▶ _What to produce_
The records below need to come back exactly as they are, pictures omitted.

── Available data

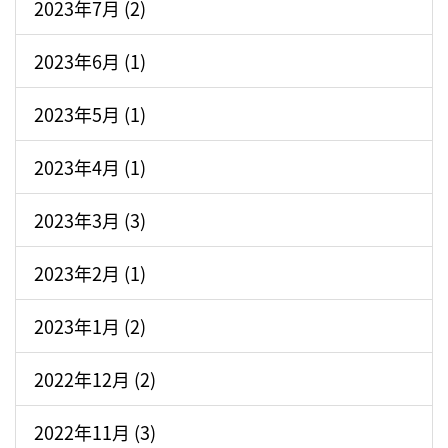
2023年7月 (2)
2023年6月 (1)
2023年5月 (1)
2023年4月 (1)
2023年3月 (3)
2023年2月 (1)
2023年1月 (2)
2022年12月 (2)
2022年11月 (3)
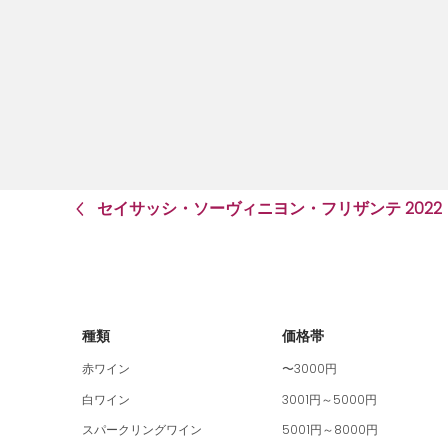
セイサッシ・ソーヴィニヨン・フリザンテ 2022
種類
価格帯
赤ワイン
〜3000円
白ワイン
3001円～5000円
スパークリングワイン
5001円～8000円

────

▶ _Answer box_
2023年7月 (2)
2023年6月 (1)
2023年5月 (1)
2023年4月 (1)
2023年3月 (3)
2023年2月 (1)
2023年1月 (2)
2022年12月 (2)
2022年11月 (3)
セイサッシ・ソーヴィニヨン・フリザンテ 2022
種類
価格帯
赤ワイン
〜3000円
白ワイン
3001円～5000円
スパークリングワイン
5001円～8000円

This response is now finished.